▸ GIVEN ENTRIES

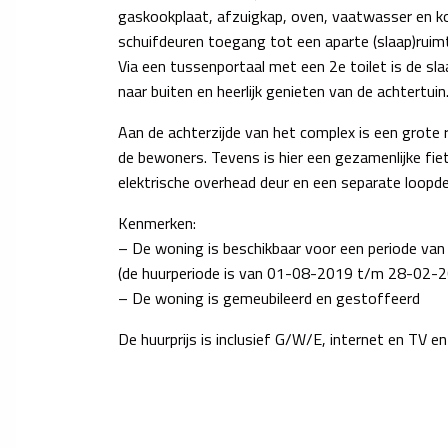
gaskookplaat, afzuigkap, oven, vaatwasser en k
schuifdeuren toegang tot een aparte (slaap)rui
Via een tussenportaal met een 2e toilet is de sl
naar buiten en heerlijk genieten van de achtertuin
Aan de achterzijde van het complex is een grote 
de bewoners. Tevens is hier een gezamenlijke fie
elektrische overhead deur en een separate loopde
Kenmerken:
– De woning is beschikbaar voor een periode va
(de huurperiode is van 01-08-2019 t/m 28-02-
– De woning is gemeubileerd en gestoffeerd
De huurprijs is inclusief G/W/E, internet en TV en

▸ WORK INSTRUCTION
Output, from the data above, the lines from the line with "Via een tussenportaal" to the line with "een periode va" exactly as they stand, both ends included and nothing else.

▸ WRITTEN RESPONSE
Via een tussenportaal met een 2e toilet is de sl
naar buiten en heerlijk genieten van de achtertuin
Aan de achterzijde van het complex is een grote 
de bewoners. Tevens is hier een gezamenlijke fie
elektrische overhead deur en een separate loopde
Kenmerken:
– De woning is beschikbaar voor een periode va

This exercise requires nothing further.